Mubita was convicted of eleven counts of transferring body fluids containing HIV under Idaho statute Idaho Code Ann. §39-608. Mubita received a sentence of four months to four years for each of the eleven counts, carrying a maximum possibility of forty-four years imprisonment.
Some of the charges brought against Mubita were based on his performing oral sex. Mubita argued that charges brought against him under Idaho Code Ann. §39-608 could not extend to oral sex because it is not possible to transmit HIV through saliva. Quoting the Idaho legislature, Mubita asserted that the purpose of Idaho Code Ann. §39-608 was to punish and deter those who "knowingly expose another person to AIDS" and that his conduct fell outside the reach of the statute because HIV cannot be transmitted through saliva.
The Supreme Court of Idaho rejected Mubita's argument and held that his actions were specifically prohibited under the plain language of the law.
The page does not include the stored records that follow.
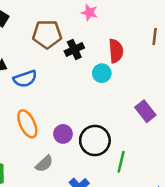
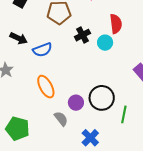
black cross: (74, 49) -> (82, 35), moved
purple circle: (63, 134) -> (76, 103), moved
gray semicircle: (44, 164) -> (61, 119), turned -84

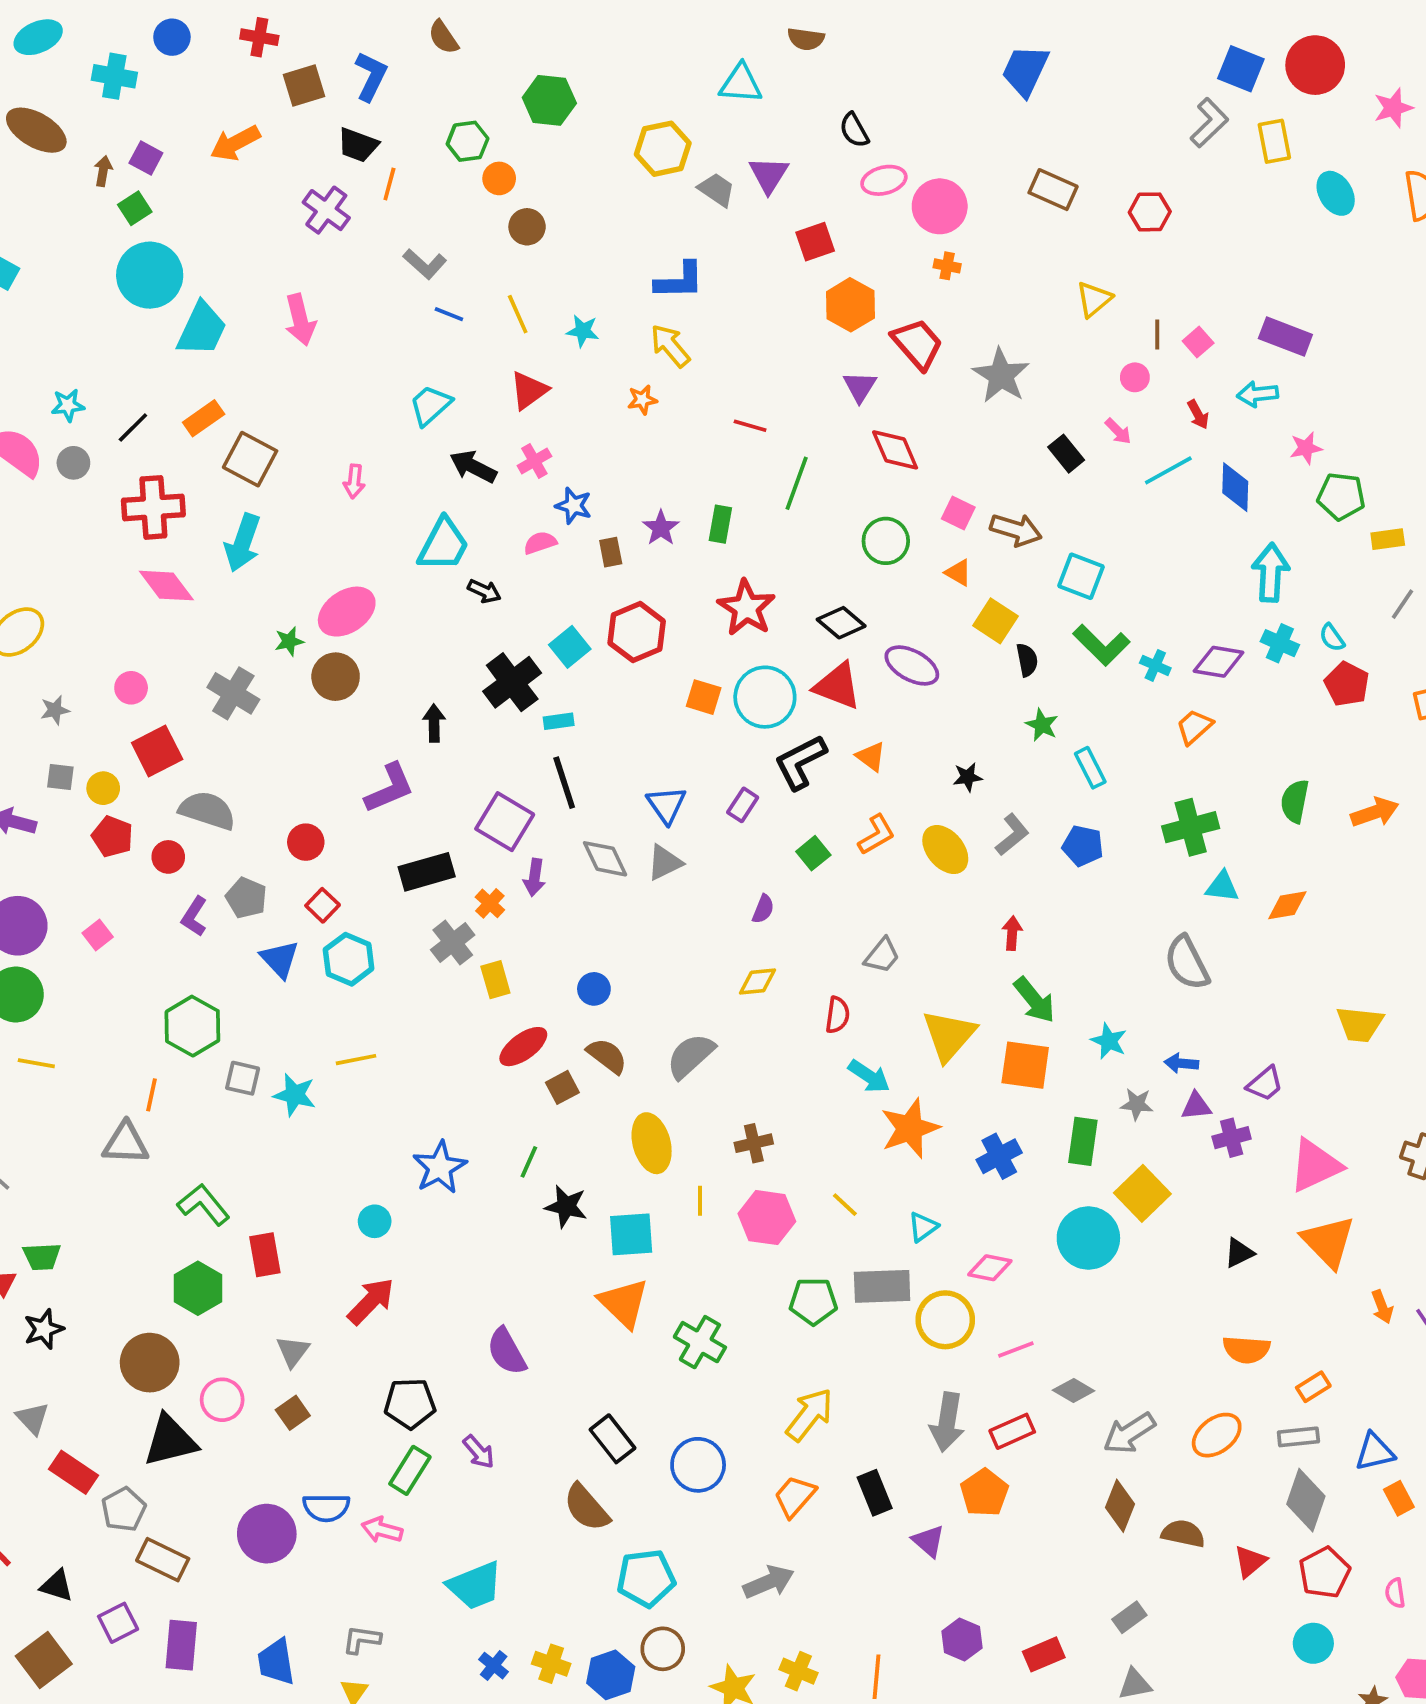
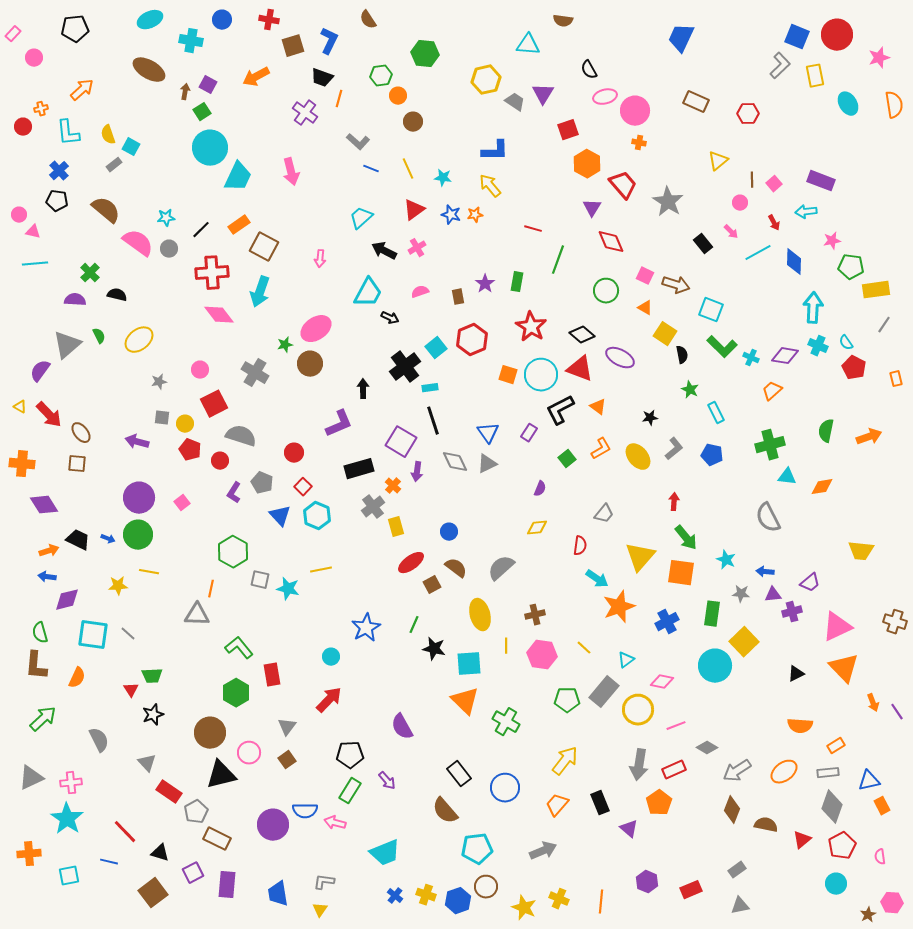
blue star: (573, 506) -> (451, 215), moved
yellow rectangle: (1388, 539) -> (876, 290), size x1.5
gray rectangle: (882, 1286) -> (604, 692), turned -48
The court reasoned that the Idaho statute prohibited an HIV-positive person from transferring or attempting to transfer body fluids, including saliva, to another person, through "genital-genital" or "oral-genital" contact. The court refused to take into consideration evidence submitted by Mubita on the scientific unlikelihood of HIV transmission through male-to-female oral sex.
The Mubita decision demonstrates the inconsistency between established scientific facts and the application of HIV criminal exposure statutes such as Idaho's.